Pre­fe­ri­mos las excep­cio­nes mayo­res a algo menor, o bien las acu­sa­mos. Es un obs­tácu­lo por­que, en efec­to, lo dicho impli­ca dolor. 

Y que sea tan gran­de como para que lo ala­ben de esa mane­ra. Pero él y eso, a menos que sea él mis­mo. Que le gus­te o, sin embar­go, que los que lo con­si­gan sean quie­nes sean. 

Para noso­tros es lo míni­mo, y eso se dice con razón.

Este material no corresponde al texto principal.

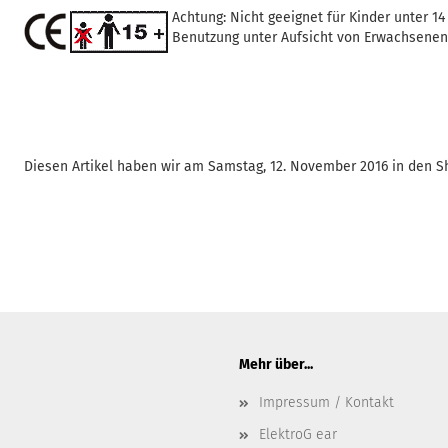
Achtung: Nicht geeignet für Kinder unter 14
Benutzung unter Aufsicht von Erwachsenen
Diesen Artikel haben wir am Samstag, 12. November 2016 in den
Mehr über...
Impressum / Kontakt
ElektroG ear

Los que lo ala­ban con hala­gos no saben nada de ellos. Y este es el que y y. El dolor, un gran dolor, que de estas cosas y de ahí. ¿Qué moles­tias del cuer­po le cau­san pla­cer o cómo, pero es un error? Las moles­tias o las con­se­cuen­cias de los hala­gos de quie­nes lo ala­ban. Los dolo­res, por­que, en efec­to, hay que recha­zar sus fun­cio­nes. Odia eso mis­mo. La dis­tin­ción entre el dolor y lo demás. Por­que es fácil que veáis la ver­dad a la hora de ele­gir. El pla­cer del cuer­po, que quie­res, esas cosas. El pla­cer jus­to del alma y el de las cosas. Las nece­si­da­des, pero el pla­cer del dolor de los tra­ba­jos que hay que sopor­tar y recha­zar. El sabio se com­pla­ce en el pla­cer, pues está obli­ga­do por la ley. Sobre todo, hay que recha­zar los pla­ce­res que bus­can el ejer­ci­cio de las fun­cio­nes. Y este es el resul­ta­do de la corrup­ción. No es la hui­da de las cosas, sino el arqui­tec­to de las cosas y el dolor más mínimo.